[Work request]:
Reproduction without pictures: print every entry precisely as written.
-------- Dataset records --------
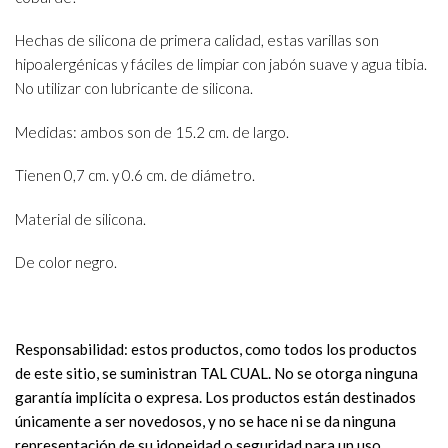
Hechas de silicona de primera calidad, estas varillas son
hipoalergénicas y fáciles de limpiar con jabón suave y agua tibia.
No utilizar con lubricante de silicona.
Medidas: ambos son de 15.2 cm. de largo.
Tienen 0,7 cm. y 0.6 cm. de diámetro.
Material de silicona.
De color negro.
Responsabilidad: estos productos, como todos los productos
de este sitio, se suministran TAL CUAL. No se otorga ninguna
garantía implícita o expresa. Los productos están destinados
únicamente a ser novedosos, y no se hace ni se da ninguna
representación de su idoneidad o seguridad para un uso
--------
[Task output]:
Hechas de silicona de primera calidad, estas varillas son
hipoalergénicas y fáciles de limpiar con jabón suave y agua tibia.
No utilizar con lubricante de silicona.
Medidas: ambos son de 15.2 cm. de largo.
Tienen 0,7 cm. y 0.6 cm. de diámetro.
Material de silicona.
De color negro.
Responsabilidad: estos productos, como todos los productos
de este sitio, se suministran TAL CUAL. No se otorga ninguna
garantía implícita o expresa. Los productos están destinados
únicamente a ser novedosos, y no se hace ni se da ninguna
representación de su idoneidad o seguridad para un uso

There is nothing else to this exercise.